Privacy

Privacy statement

Privacy statement

All personal data processing related to the company’s operations is taken seriously. We process the personal data of our clients, customers, jobseekers, and staff members. Personal data is processed in connection to credit monitoring and management, and the provision of invoice lifecycle services. Personal data is provided by our clients, customers, and staff members. Personal data can also be received from various registers that are available to the general public and from public registers. Our customers have no personal obligation to convey their personal data for our use.

We will process your personal data principally in the role of a controller as specified in more detail in the data protection regulation. We only process personal data based on valid legislation. The grounds for the processing is the implementation of the contract, our legal obligation, or a legitimate interest. If you have given a separate consent for the processing of your personal data, you can always cancel your consent.

The processing of personal data has been protected so that the protection methods meet the requirements laid down in data protection legislation. Especially sensitive personal data is processed even more carefully than normal. The processing of such personal data may be necessary, for example, in order to make legal demands at court..

We operate in Finland and do not convey personal data outside the European Economic Area. Personal data is mainly conveyed to the authorities. The staff has access to the data, but only to the extent that they need the said information in their work tasks. All members of our staff are committed to keep confidential all information they have received in connection to their employment.

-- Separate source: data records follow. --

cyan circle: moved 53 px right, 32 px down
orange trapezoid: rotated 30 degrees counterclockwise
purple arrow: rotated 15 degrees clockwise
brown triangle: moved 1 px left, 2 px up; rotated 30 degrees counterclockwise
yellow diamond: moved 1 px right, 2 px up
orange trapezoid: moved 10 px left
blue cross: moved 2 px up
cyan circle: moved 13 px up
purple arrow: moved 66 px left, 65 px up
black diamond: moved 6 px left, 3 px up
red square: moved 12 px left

We will only store your personal data for the period that it is necessary. The duration of the storing time will depend on the grounds for the personal data processing. When the grounds for the processing of personal data have expired, the data will be deleted in full and will no longer be available in any of our databases. Your personal data will not be processed by means of automated decision-making systems, as referred to in the data protection regulation.

If you want to inspect your personal data contained in our registers, correct a defect in the said data, restrict the processing of your personal data to a certain extent, request that your personal data be deleted in full or in part, or otherwise oppose to the processing of your personal data, please contact us by using the form found on our website. In our view, our processing of your personal data will not cause you any abnormal adverse consequences.

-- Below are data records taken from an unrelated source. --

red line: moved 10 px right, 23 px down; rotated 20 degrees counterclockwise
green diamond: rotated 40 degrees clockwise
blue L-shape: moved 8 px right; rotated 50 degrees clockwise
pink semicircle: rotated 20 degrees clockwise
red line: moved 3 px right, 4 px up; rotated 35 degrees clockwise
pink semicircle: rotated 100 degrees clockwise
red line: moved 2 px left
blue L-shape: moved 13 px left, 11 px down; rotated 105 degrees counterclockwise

If we are affected by a security breach, we will immediately take the actions required by the data protection regulation in order to minimise the threat to your personal data. The principal method is to notify the data protection officer of the said breach. You always have the right to contact the data protection officer if we have not, in your view, acted in an appropriate manner when processing your personal data.

The privacy statement that can be found on this website provides more detailed information on the personal data processing that is implemented as part of our operations.

We maintain our data protection site up-to-date and update any observed defects as soon as possible.

Inspect your personal data

Privacy statement

Prepared on: 24 May 2018  |  Updated on 13 October 2021

1. Controller

  • Name:
    • Uuva Oy (0859384–0)
  • Address:
    • PL 164, FI-00701 HELSINKI
  • Contact details:
    • tietosuoja@uuva.fi

2. Data protection officer

  • Name:
    • Herkko Havumäki
  • Address:
    • PL 164, FI-00701 HELSINKI
  • Contact details:
    • tietosuoja@uuva.fi

3. Name of the register

Customer register

4. Purpose of personal data processing

The customer register is used in invoice financing, in the processing of debt collection assignments, and when other invoice lifecycle services are being provided. Data saved in the customer register is needed in invoice financing, voluntary and legal debt collection, and other measures that support financing and debt collection activities. The customer register also contains data on court proceedings related to writs of summons and disputes, on various insolvency procedures, and other court and official matters.

Where required, the register is also used to fulfil obligations under the law or official regulations.

5. Data content of the register

Depending on the purpose of personal data processing, the following data will be registered with the customer register: names of the parties of the legal relationship, identification data (date of birth, contact details, address, and possible personal identity code and/or business or community ID), bank details, and any other information provided by the client/data subject that is necessary for managing the assignments.

The customer register also contains the grounds for the receivable with related specifications, information of any measures taken in the matter, and information received/acquired from the authorities.

Calls made to the customer service can be recorded in order to develop customer service activities.

6. Regular data sources

The Client will provide data on the assignment and the data subject. A credit reference company provides the public payment default information concerning the data subject. The Posti’s address service provides the latest address of the data subject.
The Population Register Centre provides the domicile and contact details of the data subject. Companies that specialise in contact details provide telephone numbers where needed.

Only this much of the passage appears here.